Patricia comenzó a presionarme para que me divorciara de mi esposa y me fuera a vivir con ella. Yo, al principio, no le di importancia a esto. Pero Patricia me seguía insistiendo con una vehemencia, que ahora sé, era la vehemencia de una desquiciada. Cuando yo no entraba al tema, Patricia me negaba sus favores íntimos, y yo siempre me doblaba.

Como a los cuatro meses de nuestra relación, yo me sentía enormemente presionado por Patricia y ya no sabía qué hacer. Mis grandes deseos sexuales se apagaron por completo, y realmente, todo el día me sentía muy preocupado.

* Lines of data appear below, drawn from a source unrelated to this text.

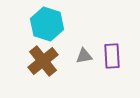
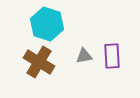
brown cross: moved 4 px left, 1 px down; rotated 20 degrees counterclockwise
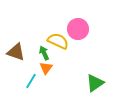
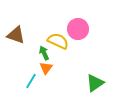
brown triangle: moved 17 px up
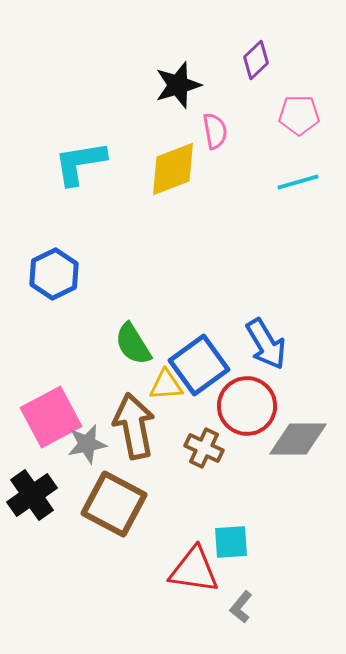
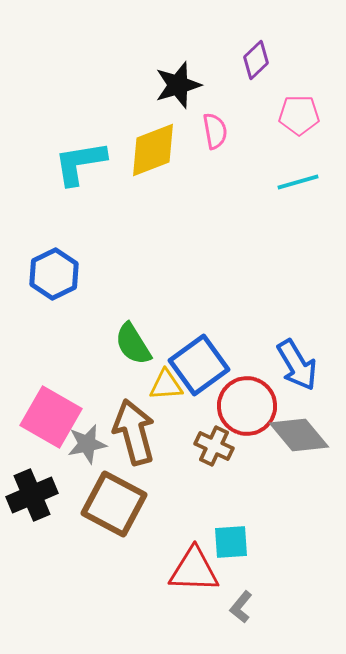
yellow diamond: moved 20 px left, 19 px up
blue arrow: moved 31 px right, 21 px down
pink square: rotated 32 degrees counterclockwise
brown arrow: moved 6 px down; rotated 4 degrees counterclockwise
gray diamond: moved 1 px right, 4 px up; rotated 50 degrees clockwise
brown cross: moved 10 px right, 2 px up
black cross: rotated 12 degrees clockwise
red triangle: rotated 6 degrees counterclockwise
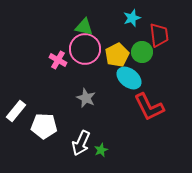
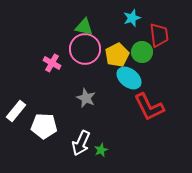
pink cross: moved 6 px left, 3 px down
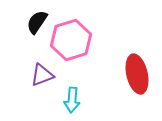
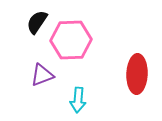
pink hexagon: rotated 15 degrees clockwise
red ellipse: rotated 15 degrees clockwise
cyan arrow: moved 6 px right
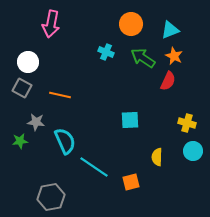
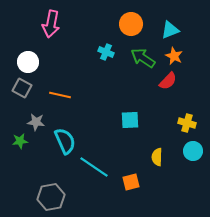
red semicircle: rotated 18 degrees clockwise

Le avisé a Patricia que al día siguiente saldría a la ciudad de Acapulco a una convención de médicos, diciéndole el hotel en el que me hospedaría. Deshecha en lágrimas me pidió de nueva cuenta que dejara a mi esposa, o que al menos se lo prometiera fuertemente que la dejaría. Le contesté con toda fuerza que eso era imposible, y máxime siendo el padre de tres niños. Para consolarla le dije, que en otra situación, en otro tiempo, y sin hijos, eso hubiera sido posible.

Como a las tres de la mañana del día siguiente, me despertó el timbre del teléfono y era Patricia la que me llamaba con una serenidad de hielo, y me dijo: tus hijos ya no son un impedimento. Estoy en la recámara de ellos y los acabo de matar, al igual que a tú esposa.

Me trasladé de inmediato a mi casa en la Ciudad de México, al llegar, mi casa parecía un manicomio con escenas del más puro terror. Mi enfermera había asesinado a mi esposa y a mis hijos.

Delante de todos: policías, familiares, medios de comunicación, Patricia con su cara blanca como la cal, me dijo: tú me autorizaste a matar a tus hijos al decirme que sin ellos “hubiera sido posible”.

Ahora el Doctor vive de la caridad de algunos de sus amigos y está recluido en un hospital psiquiátrico. Según los enfermeros, permanece semanas y meses sin decir una palabra, y que cuando habla, sólo dice: ¡Dios mío, mis hijos… mis hijos… mis hijos!